Correlation Analysis Of Clinical Features, Enrichment Analysis And Infiltration Analysis Of Smarcd3
Pearson correlation analysis demonstrated that SMARCD3 was significantly associated with clinical characteristics (age and sex) (Fig. 7A-C). Then, GSEA for SMARCD3 was performed, revealing 256 GO enrichment (Additional file 3) and 33 KEGG (Additional file 4) pathways (Fig. 7D-E). Overall, SMARCD3 was involved in immune-related pathways, for instance, the B-cell receptor signaling pathway and T-cell receptor signaling pathway. Four immune cells displayed marked variations between the high and low expression groups, namely, macrophages, T helper cells, Tcm, and TFH cells, reflecting the strong relevance between SMARCD3 and the immune microenvironment (Fig. 7F).

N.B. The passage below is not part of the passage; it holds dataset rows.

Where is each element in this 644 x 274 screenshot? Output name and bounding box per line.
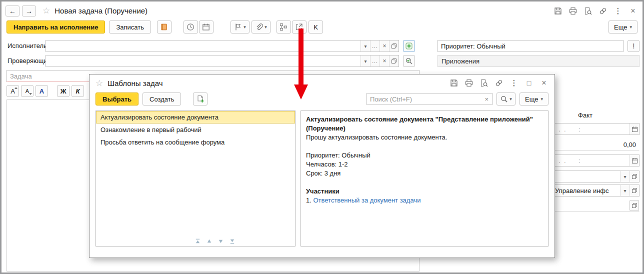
back-button[interactable]: ← (6, 6, 20, 16)
check-reviewer-button[interactable] (403, 55, 415, 67)
record-button[interactable]: Записать (109, 20, 151, 34)
reviewer-clear-button[interactable]: × (380, 56, 389, 66)
italic-glyph: К (76, 88, 80, 95)
print-icon[interactable] (568, 6, 578, 16)
start-date-calendar-button[interactable] (630, 124, 639, 134)
priority-field[interactable]: Приоритет: Обычный (438, 40, 624, 52)
send-to-execution-button[interactable]: Направить на исполнение (6, 20, 105, 34)
executor-label: Исполнитель: (8, 42, 48, 50)
labor-hours-input[interactable] (552, 139, 639, 150)
end-date-input[interactable] (552, 155, 630, 166)
project-open-button[interactable] (630, 171, 639, 182)
hierarchy-button[interactable] (276, 20, 291, 34)
calendar-plan-button[interactable] (199, 20, 214, 34)
template-item[interactable]: Ознакомление в первый рабочий (96, 124, 295, 136)
template-heading: Актуализировать состояние документа "Пре… (306, 115, 543, 133)
forward-icon: → (26, 7, 32, 15)
template-term: Срок: 3 дня (306, 169, 543, 178)
project-input[interactable] (552, 171, 620, 182)
dialog-preview-icon[interactable] (480, 78, 488, 88)
dialog-maximize-icon[interactable]: □ (524, 78, 534, 88)
author-input[interactable] (552, 200, 630, 211)
preview-icon[interactable] (584, 6, 592, 16)
move-top-button[interactable] (194, 238, 202, 244)
font-color-button[interactable]: А (36, 85, 48, 97)
importance-button[interactable]: ! (628, 40, 640, 52)
add-executor-button[interactable] (403, 40, 415, 52)
search-clear-icon[interactable]: × (481, 96, 492, 103)
dialog-save-icon[interactable] (450, 78, 458, 88)
dialog-command-bar: Выбрать Создать × ▾ Еще▾ (90, 92, 554, 108)
font-decrease-button[interactable]: А (21, 85, 34, 97)
template-item[interactable]: Просьба ответить на сообщение форума (96, 136, 295, 148)
dialog-more-button[interactable]: Еще▾ (520, 92, 548, 106)
caret-icon: ▾ (630, 24, 632, 30)
link-icon[interactable] (598, 6, 608, 16)
author-open-button[interactable] (630, 200, 639, 211)
template-priority: Приоритет: Обычный (306, 151, 543, 160)
department-open-button[interactable] (630, 185, 639, 196)
reviewer-open-button[interactable] (389, 56, 398, 66)
start-date-input[interactable] (552, 124, 630, 134)
dialog-more-menu-icon[interactable]: ⋮ (510, 78, 518, 88)
reviewer-input[interactable] (46, 56, 360, 66)
window-header: ← → ☆ Новая задача (Поручение) ⋮ × (6, 4, 638, 18)
add-green-icon (405, 42, 413, 50)
goto-button[interactable] (292, 20, 306, 34)
participant-link[interactable]: Ответственный за документ задачи (313, 196, 420, 204)
create-new-template-button[interactable] (193, 92, 208, 106)
department-input[interactable] (552, 185, 620, 196)
template-preview: Актуализировать состояние документа "Пре… (300, 110, 548, 246)
font-letter: А (40, 88, 44, 95)
exclamation-icon: ! (632, 42, 635, 50)
save-icon[interactable] (554, 6, 562, 16)
k-button[interactable]: K (308, 20, 323, 34)
magnifier-icon (500, 95, 508, 103)
favorite-star-icon[interactable]: ☆ (42, 6, 50, 16)
move-down-button[interactable] (216, 238, 224, 244)
search-options-button[interactable]: ▾ (496, 92, 516, 106)
move-bottom-button[interactable] (228, 238, 236, 244)
forward-button[interactable]: → (22, 6, 36, 16)
dialog-link-icon[interactable] (494, 78, 504, 88)
move-up-button[interactable] (205, 238, 213, 244)
app-window: ← → ☆ Новая задача (Поручение) ⋮ × Напра… (0, 0, 644, 274)
close-icon[interactable]: × (628, 6, 638, 16)
font-increase-button[interactable]: А (6, 85, 19, 97)
back-icon: ← (9, 7, 16, 15)
participant-index: 1. (306, 196, 312, 204)
executor-open-button[interactable] (389, 40, 398, 52)
participants-title: Участники (306, 187, 543, 196)
executor-ellipsis-button[interactable]: ... (370, 40, 380, 52)
page-title: Новая задача (Поручение) (54, 6, 148, 15)
dialog-close-icon[interactable]: × (540, 78, 548, 88)
more-button[interactable]: Еще▾ (608, 20, 638, 34)
reviewer-ellipsis-button[interactable]: ... (370, 56, 380, 66)
increase-icon (14, 87, 18, 89)
executor-dropdown-icon[interactable]: ▾ (360, 40, 370, 52)
new-document-icon (196, 95, 204, 103)
reviewer-field: ▾ ... × (46, 55, 399, 67)
project-dropdown-icon[interactable]: ▾ (620, 171, 630, 182)
flag-dropdown-button[interactable]: ▾ (230, 20, 250, 34)
search-input[interactable] (367, 96, 481, 103)
end-date-calendar-button[interactable] (630, 155, 639, 166)
more-menu-icon[interactable]: ⋮ (614, 6, 622, 16)
business-process-button[interactable] (157, 20, 172, 34)
labor-hours-field (552, 138, 640, 150)
dialog-star-icon[interactable]: ☆ (96, 78, 103, 88)
select-button[interactable]: Выбрать (96, 92, 138, 106)
bold-button[interactable]: Ж (57, 85, 70, 97)
dialog-print-icon[interactable] (464, 78, 474, 88)
bold-glyph: Ж (60, 88, 66, 95)
executor-clear-button[interactable]: × (380, 40, 389, 52)
italic-button[interactable]: К (72, 85, 84, 97)
executor-input[interactable] (46, 40, 360, 52)
attachment-dropdown-button[interactable]: ▾ (252, 20, 270, 34)
reviewer-dropdown-icon[interactable]: ▾ (360, 56, 370, 66)
reminder-button[interactable] (184, 20, 198, 34)
department-dropdown-icon[interactable]: ▾ (620, 185, 630, 196)
template-item[interactable]: Актуализировать состояние документа (96, 111, 295, 124)
fact-column-label: Факт (554, 112, 616, 119)
create-button[interactable]: Создать (142, 92, 181, 106)
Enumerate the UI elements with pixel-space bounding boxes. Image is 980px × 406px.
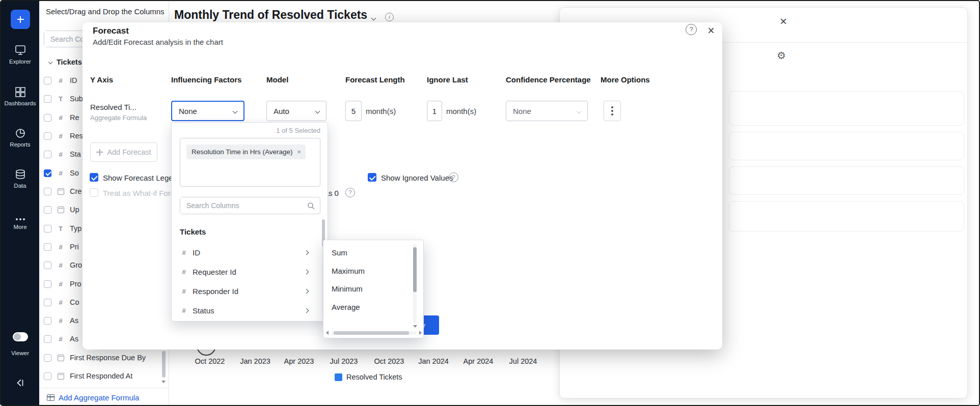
divider	[39, 388, 169, 388]
add-forecast-button[interactable]: Add Forecast	[90, 142, 157, 162]
plus-icon	[17, 16, 24, 23]
column-checkbox[interactable]	[44, 132, 51, 140]
number-type-icon: #	[57, 132, 65, 140]
column-checkbox[interactable]	[44, 169, 51, 177]
settings-gear-icon[interactable]: ⚙	[777, 49, 786, 62]
sidebar-item-dashboards[interactable]: Dashboards	[1, 86, 39, 106]
number-type-icon: #	[181, 287, 187, 295]
column-checkbox[interactable]	[44, 372, 51, 380]
columns-scrollbar-thumb[interactable]	[162, 351, 166, 378]
date-type-icon	[58, 355, 64, 361]
column-checkbox[interactable]	[44, 335, 51, 343]
more-options-button[interactable]	[604, 101, 621, 121]
create-new-button[interactable]	[11, 10, 30, 29]
column-checkbox[interactable]	[44, 188, 51, 195]
aggregate-submenu: Sum Maximum Minimum Average	[323, 240, 424, 338]
column-checkbox[interactable]	[44, 225, 51, 233]
sidebar-item-data[interactable]: Data	[1, 169, 39, 189]
forecast-length-input[interactable]	[345, 101, 362, 121]
number-type-icon: #	[57, 77, 65, 84]
column-header-ignore-last: Ignore Last	[427, 75, 468, 84]
chevron-right-icon	[304, 308, 309, 313]
scroll-left-icon[interactable]	[326, 331, 329, 335]
x-axis-tick: Jul 2024	[500, 357, 546, 365]
column-checkbox[interactable]	[44, 95, 51, 103]
ignore-last-unit: month(s)	[446, 107, 476, 115]
dropdown-search-input[interactable]	[180, 197, 295, 214]
scroll-down-icon[interactable]	[161, 381, 166, 383]
panel-card[interactable]	[729, 91, 964, 126]
search-icon	[307, 202, 315, 210]
scroll-down-icon[interactable]	[413, 325, 417, 328]
help-icon[interactable]: ?	[686, 24, 697, 35]
column-checkbox[interactable]	[44, 206, 51, 214]
dashboards-grid-icon	[1, 86, 39, 99]
title-caret-icon[interactable]	[371, 16, 376, 21]
number-type-icon: #	[181, 249, 187, 256]
column-row[interactable]: First Response Due By	[39, 349, 169, 367]
column-checkbox[interactable]	[44, 280, 51, 288]
column-checkbox[interactable]	[44, 77, 51, 84]
help-icon[interactable]: ?	[449, 172, 458, 182]
panel-card[interactable]	[729, 166, 964, 195]
panel-card[interactable]	[729, 132, 964, 160]
model-select[interactable]: Auto	[266, 101, 326, 121]
add-aggregate-formula-button[interactable]: Add Aggregate Formula	[47, 393, 139, 402]
x-axis-tick: Apr 2023	[276, 357, 322, 365]
info-icon[interactable]: i	[385, 13, 394, 21]
confidence-percentage-select[interactable]: None	[506, 101, 588, 121]
dialog-subtitle: Add/Edit Forecast analysis in the chart	[93, 38, 223, 46]
selected-chip[interactable]: Resolution Time in Hrs (Average) ×	[186, 144, 306, 159]
number-type-icon: #	[57, 169, 65, 177]
app-window: Explorer Dashboards Reports Data More	[0, 0, 980, 406]
chart-legend[interactable]: Resolved Tickets	[335, 373, 402, 381]
tickets-section-header[interactable]: Tickets	[49, 55, 82, 69]
influencing-factors-dropdown: 1 of 5 Selected Resolution Time in Hrs (…	[171, 122, 328, 322]
dropdown-item-responder-id[interactable]: # Responder Id	[172, 281, 318, 301]
column-checkbox[interactable]	[44, 317, 51, 325]
sidebar-item-label: Data	[1, 183, 39, 189]
dropdown-item-status[interactable]: # Status	[172, 301, 318, 320]
sidebar-item-reports[interactable]: Reports	[1, 128, 39, 148]
column-checkbox[interactable]	[44, 151, 51, 158]
scrollbar-thumb[interactable]	[413, 247, 417, 292]
sidebar-item-explorer[interactable]: Explorer	[1, 45, 39, 65]
what-if-forecast-checkbox[interactable]	[90, 188, 98, 197]
viewer-toggle[interactable]	[13, 332, 28, 341]
help-icon[interactable]: ?	[345, 188, 355, 197]
submenu-item-minimum[interactable]: Minimum	[323, 280, 410, 298]
scrollbar-thumb[interactable]	[334, 331, 409, 335]
close-icon[interactable]: ×	[704, 23, 718, 38]
column-checkbox[interactable]	[44, 299, 51, 306]
submenu-item-maximum[interactable]: Maximum	[323, 263, 410, 280]
collapse-sidebar-icon[interactable]	[14, 379, 25, 389]
remove-chip-icon[interactable]: ×	[297, 148, 302, 156]
dropdown-item-requester-id[interactable]: # Requester Id	[172, 262, 318, 281]
influencing-factors-select[interactable]: None	[171, 101, 244, 121]
close-icon[interactable]: ×	[777, 15, 790, 28]
number-type-icon: #	[57, 335, 65, 343]
ignore-last-input[interactable]	[427, 101, 442, 121]
y-axis-field-type: Aggregate Formula	[90, 114, 147, 122]
column-checkbox[interactable]	[44, 262, 51, 269]
column-checkbox[interactable]	[44, 243, 51, 251]
selection-summary: 1 of 5 Selected	[276, 127, 320, 134]
submenu-item-average[interactable]: Average	[323, 299, 410, 316]
submenu-item-sum[interactable]: Sum	[323, 244, 410, 262]
dialog-title: Forecast	[93, 26, 129, 36]
x-axis-tick: Oct 2022	[187, 357, 233, 365]
column-checkbox[interactable]	[44, 114, 51, 122]
chevron-down-icon	[315, 108, 320, 113]
forecast-length-unit: month(s)	[366, 107, 396, 115]
column-checkbox[interactable]	[44, 354, 51, 362]
x-axis-tick: Oct 2023	[366, 357, 412, 365]
x-axis-tick: Jan 2023	[232, 357, 278, 365]
plus-icon	[96, 149, 103, 156]
scroll-right-icon[interactable]	[419, 331, 422, 335]
sidebar-item-more[interactable]: More	[1, 210, 39, 230]
show-ignored-values-checkbox[interactable]	[368, 173, 376, 182]
column-row[interactable]: First Responded At	[39, 367, 169, 385]
panel-card[interactable]	[729, 201, 964, 231]
show-forecast-legend-checkbox[interactable]	[90, 173, 98, 182]
dropdown-item-id[interactable]: # ID	[172, 243, 318, 262]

Mrna Levels Of Diagnostic Genes
The significant differences in expression of SGPP1, LPCAT1 and SMARCD3 between control and AR in GSE75011 and GSE46171 were clearly observed via visualized data (Fig. 8A-B). Moreover, the changes of the three genes expression were consistent in blood and nasal mucosal tissues, suggesting that these three genes are of high diagnostic value.
To verify diagnostic gene expression, we collected blood samples to assess mRNA expression levels of three prognostic genes via RT-qPCR. The expression trends of LPCAT1 and SMARCD3 were consistent with public databases, and the expression was lower in AR group (Fig. 9A-B). However, SGPP1 exhibited the opposite trend compared to the results of public database, possibly due to different experimental designs or analysis methods (Fig. 9C).